С минуту Мальвина молчала, наконец тихо спросила:
— Какой же это род?
Ирена заколебалась, однако ответила, сухо и отрывисто смеясь:
— Кажется, очень распространенный и общеизвестный. Иногда меня волнует то, как он смотрит на меня или пожимает мне руку. Но больше всего мне нравится его искренность и то, что он никогда не притворяется. Ни разу он не сказал мне, как другие мои поклонники, что любит меня. Барон питает ко мне, так же как и я к нему, своего рода симпатию и, памятуя о моем приданом, считает меня подходящей партией — вот две причины, по которым он хочет разделить со мной свой баронский титул и родство с несколькими княжескими и графскими фамилиями. Я же, со своей стороны, хочу как можно скорей стать независимой и иметь собственный дом, так что услуга за услугу, к обоюдной выгоде — и кончено дело. Мы вовсе не скрываем друг от друга своих побуждений, и благодаря этому у нас сложились искренние, дружеские, вполне приятные отношения, но они не дают ни малейших оснований ни для каких тирад и элегий, в которых нет ни крупицы правды, так же как для экзальтации и разочарования в будущем. Вот и все.
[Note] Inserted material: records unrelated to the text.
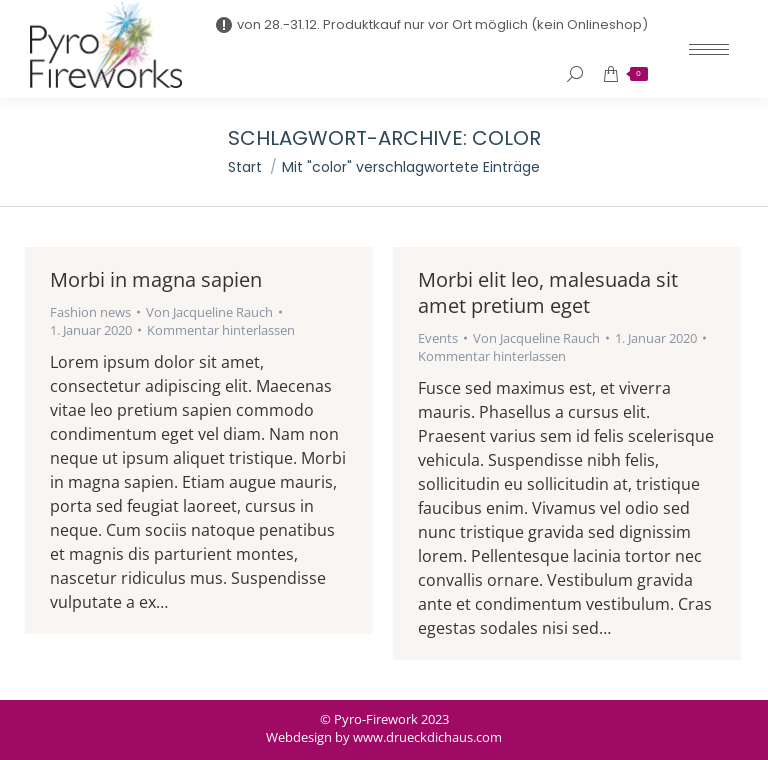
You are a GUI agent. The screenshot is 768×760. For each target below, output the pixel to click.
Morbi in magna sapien (156, 279)
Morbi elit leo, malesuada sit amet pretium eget (548, 292)
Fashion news (90, 312)
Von (209, 312)
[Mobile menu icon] (709, 49)
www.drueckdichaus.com (427, 737)
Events (438, 338)
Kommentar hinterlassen (221, 330)
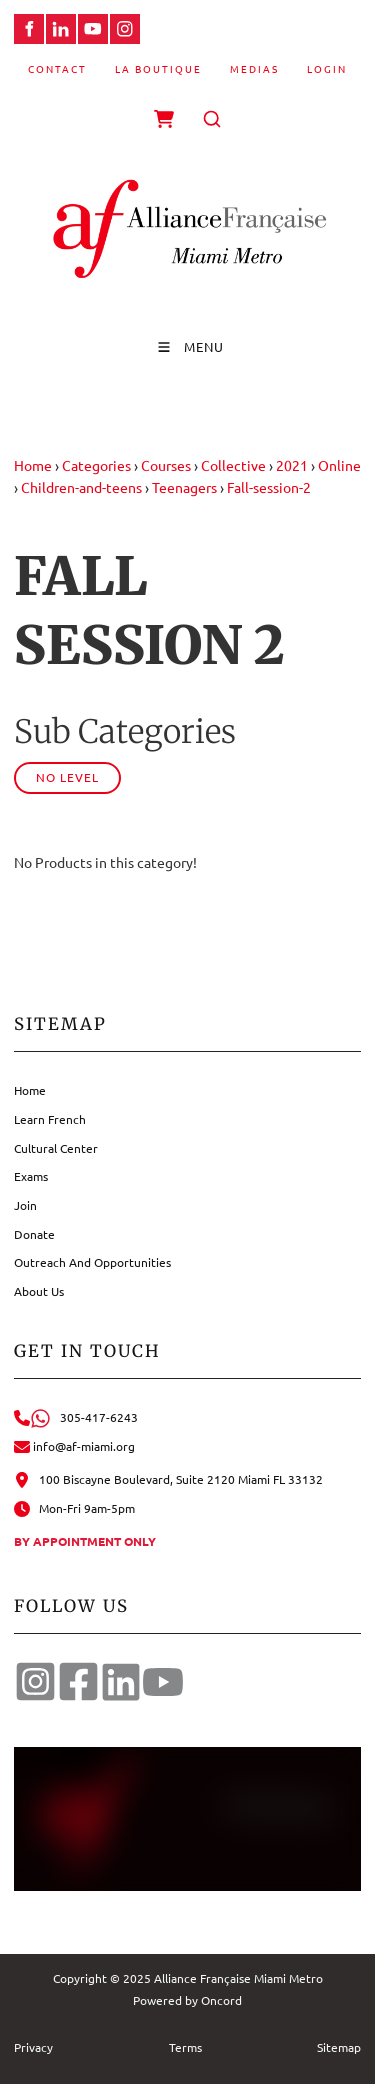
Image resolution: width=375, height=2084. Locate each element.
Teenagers (184, 487)
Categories (96, 465)
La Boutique (158, 68)
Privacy (33, 2047)
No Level (67, 777)
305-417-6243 (76, 1417)
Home (33, 465)
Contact (57, 68)
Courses (166, 465)
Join (25, 1205)
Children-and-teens (81, 487)
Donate (34, 1234)
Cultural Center (56, 1148)
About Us (39, 1291)
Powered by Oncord (187, 2000)
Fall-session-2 (269, 487)
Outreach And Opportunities (92, 1262)
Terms (185, 2047)
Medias (254, 68)
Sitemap (339, 2047)
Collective (233, 465)
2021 (292, 465)
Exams (31, 1176)
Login (327, 68)
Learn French (50, 1119)
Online (339, 465)
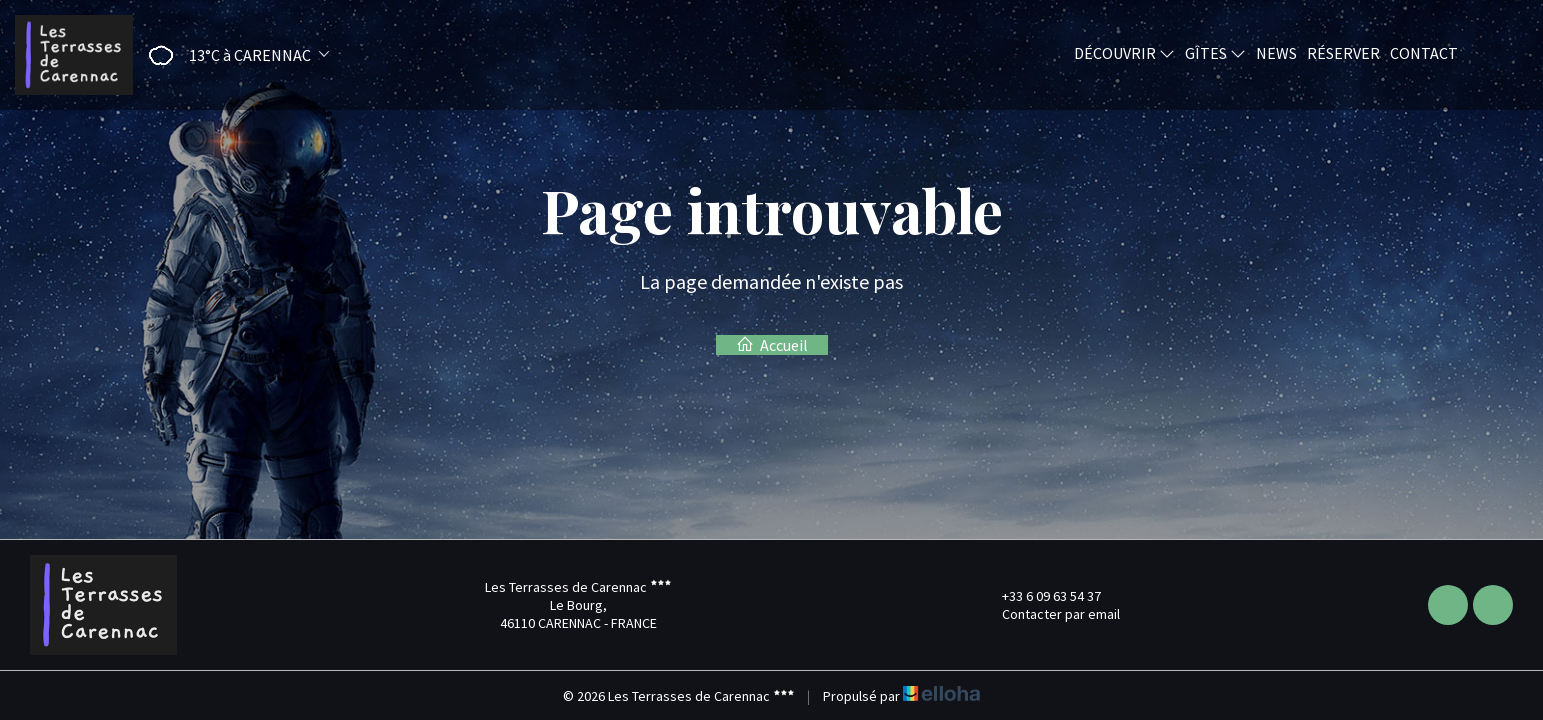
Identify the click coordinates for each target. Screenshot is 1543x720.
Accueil (772, 345)
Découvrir (1124, 53)
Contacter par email (1049, 614)
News (1276, 53)
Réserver (1343, 53)
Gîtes (1215, 53)
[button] (232, 55)
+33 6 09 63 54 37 (1040, 596)
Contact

Долго молчала Мальвина, наконец шепнула:
— Ира!
— Что, мама?
— Если бы я могла… если б я имела право…
Обе помолчали.
— Что, мама?
— Если бы ты захотела поверить, несмотря на…
Золоченые, тонкой работы часы отстукивали среди лиловой сирени: «Тик-так! тик-так!»
— Что, мама?
— Передай мне пирожное, Ира!
Когда она брала пирожное из серебряной корзинки, рука ее слегка дрожала, но Ирена воскликнула, весело смеясь:
— Наконец ты съешь хоть пирожное! Ты страшно изменилась, мамочка. Сейчас я уже не могу, как раньше, называть тебя маленькой обжорой; с некоторых пор, мамочка, ты почти ничего не ешь.
Мальвина ласково улыбнулась, услышав это забавное прозвище, которое когда-то дала ей дочь, а Ирена продолжала шутливым тоном:
— Помнишь, мама, как мы с тобой вдвоем, при самом скромном участии Кары, поедали целые корзинки пирожных или большие-большие коробки конфет? Теперь это прошло. Я уже давно замечаю, мамочка, что ты почти ничего не ешь, да и наряжаешься только по необходимости. Если б это было возможно, ты давно бы надела вместо своего прекрасного муарового платья власяницу. Ведь правда, я угадала?
Снова слабый румянец залил щеки и лоб Мальвины.
— Ты угадала, — ответила она.
Ирена задумалась и, не поднимая глаз, тихо спросила:
— Что же привело тебя к этому?
Мальвина не скоро ответила.
— Возвращающиеся волны жизни.
И задумчиво продолжала:
— Видишь ли, дитя мое, волны в реке уносятся безвозвратно, но волны жизни возвращаются. Ты знаешь, юность у меня была тихая, трудовая, но, несмотря на лишения, озаренная идеалами, от которых я отошла… далеко-далеко! Давно это было, однако было. Иногда проходит столько лет, столько лет, что все предыдущее уже кажется сном, но то была действительность, и она возвращается.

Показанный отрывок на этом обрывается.